Data processing pipeline
------------------------
1. Run sql_to_json_parser.py on original file EndoMondoWorkouts.sql.gz to get about 10 million workouts (1 workout per line) in all_workouts.gz
2. Run shuffle_and_split_data.py on all_workouts.gz to split data into 2 parts : 50 % for training / validation (all_workouts_train_and_val.gz)  and 50 % for testing (all_workouts_TEST.gz)
3. Condense and clean all_workouts_train_and_val.gz to get all_workouts_train_and_val_condensed.gz
4. Split all_workouts_train_and_val_condensed.gz into 2 parts: 60 % (i.e 30 % of total) for training and 40 % (i.e 20 % of total) for validationto get all_workouts_train_condensed.gz and all_workouts_validation_condensed.gz


Info about files
------------------

EndoMondoWorkouts.sql.gz - 
This is the full data set dump. 
Number of lines : 1267340 
Number of workouts : 10320194
Size of .sql.gz file : 204 GB
Size of .gz file created by sql_to_json_parser : 31 GB

all_workouts.gz- 
This is the output of the sql to json parser on EndoMondoWorkouts.sql.gz.

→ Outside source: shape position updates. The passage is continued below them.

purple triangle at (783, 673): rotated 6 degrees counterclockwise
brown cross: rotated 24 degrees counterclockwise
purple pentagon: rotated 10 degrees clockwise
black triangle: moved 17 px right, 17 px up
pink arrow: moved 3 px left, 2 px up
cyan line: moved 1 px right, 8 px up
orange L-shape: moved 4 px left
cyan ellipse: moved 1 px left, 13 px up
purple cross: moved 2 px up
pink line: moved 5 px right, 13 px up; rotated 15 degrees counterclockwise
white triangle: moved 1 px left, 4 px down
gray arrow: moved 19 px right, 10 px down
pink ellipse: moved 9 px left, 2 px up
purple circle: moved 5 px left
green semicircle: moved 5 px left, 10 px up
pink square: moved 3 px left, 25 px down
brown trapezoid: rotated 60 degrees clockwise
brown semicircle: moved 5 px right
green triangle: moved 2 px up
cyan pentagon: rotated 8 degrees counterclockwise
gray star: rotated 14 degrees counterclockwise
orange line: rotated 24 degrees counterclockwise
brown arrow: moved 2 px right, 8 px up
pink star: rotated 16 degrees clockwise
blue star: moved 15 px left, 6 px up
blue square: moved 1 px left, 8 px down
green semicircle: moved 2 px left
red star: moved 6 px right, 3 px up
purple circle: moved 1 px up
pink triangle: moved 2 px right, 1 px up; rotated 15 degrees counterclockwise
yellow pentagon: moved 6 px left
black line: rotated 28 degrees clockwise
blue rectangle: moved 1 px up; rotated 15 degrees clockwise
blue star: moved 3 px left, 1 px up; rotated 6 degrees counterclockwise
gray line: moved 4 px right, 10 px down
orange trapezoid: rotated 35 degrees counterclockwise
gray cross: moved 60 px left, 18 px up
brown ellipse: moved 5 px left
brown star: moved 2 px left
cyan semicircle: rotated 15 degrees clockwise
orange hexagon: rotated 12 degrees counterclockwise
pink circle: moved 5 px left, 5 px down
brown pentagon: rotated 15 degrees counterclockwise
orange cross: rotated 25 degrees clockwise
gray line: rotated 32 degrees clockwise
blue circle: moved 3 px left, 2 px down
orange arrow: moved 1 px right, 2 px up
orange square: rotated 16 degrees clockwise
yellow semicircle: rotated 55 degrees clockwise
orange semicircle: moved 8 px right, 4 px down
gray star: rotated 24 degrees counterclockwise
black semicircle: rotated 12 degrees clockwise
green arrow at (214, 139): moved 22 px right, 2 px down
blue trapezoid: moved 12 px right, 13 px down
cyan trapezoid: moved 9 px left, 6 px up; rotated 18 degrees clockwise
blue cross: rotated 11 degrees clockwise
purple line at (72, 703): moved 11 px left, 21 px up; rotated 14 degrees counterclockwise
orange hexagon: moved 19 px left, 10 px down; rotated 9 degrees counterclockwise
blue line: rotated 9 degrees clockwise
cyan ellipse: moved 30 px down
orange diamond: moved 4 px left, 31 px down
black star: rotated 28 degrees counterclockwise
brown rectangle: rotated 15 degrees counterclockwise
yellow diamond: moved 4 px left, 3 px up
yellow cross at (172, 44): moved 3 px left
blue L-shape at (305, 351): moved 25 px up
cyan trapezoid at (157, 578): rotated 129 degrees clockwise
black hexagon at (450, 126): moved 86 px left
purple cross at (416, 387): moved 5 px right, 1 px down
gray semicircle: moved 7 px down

Size is about 31 GB

all_workouts_train_and_val.gz and all_workouts_TEST.gz
Output of shuffling and splitting all_workouts.gz into 2 equal parts - one for training / validation and one for testing

all_workouts_train_and_val_condensed.gz -
Output of running condense_and_clean_data on all_workouts_train_and_val.gz

all_workouts_train_condensed.gz -
This is the TRAINING data : 0.6 fraction of all_workouts_train_and_val_condensed.gz (obtained by running shuffle_and_split on all_workouts_train_and_val_condensed.gz with shuffling disabled) i.e about 30 % of total data.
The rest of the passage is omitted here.